Activity: Would you transcribe the line that holds "ة السـياسية والاقـتـصادية والثـقافية، من", plus every line beneath it through the end of the data, exactly and with nothing added?

■ ■ ■ ■ ■ ■ ■

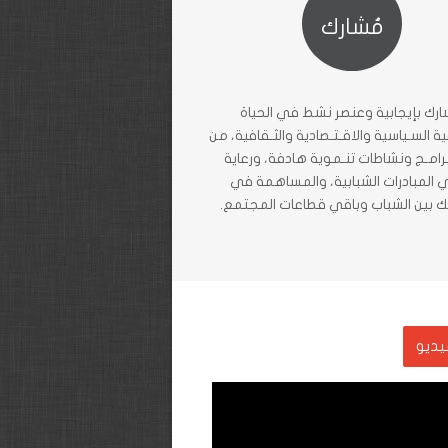
مُشارك
ارك بإيجابية وعنصر نشط في الحياة
ة السـياسية والاقـتـصادية والثـقافية، من
رامـج ونشاطات تنـموية هادفة، ورعاية
 المبادرات الشبابية، والمساهمة في
ك بين الشباب وباقي قطاعات المجتمع.
يديو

■ ■ ■ ■ ■ ■ ■

Exercise result:
ة السـياسية والاقـتـصادية والثـقافية، من
رامـج ونشاطات تنـموية هادفة، ورعاية
 المبادرات الشبابية، والمساهمة في
ك بين الشباب وباقي قطاعات المجتمع.
يديو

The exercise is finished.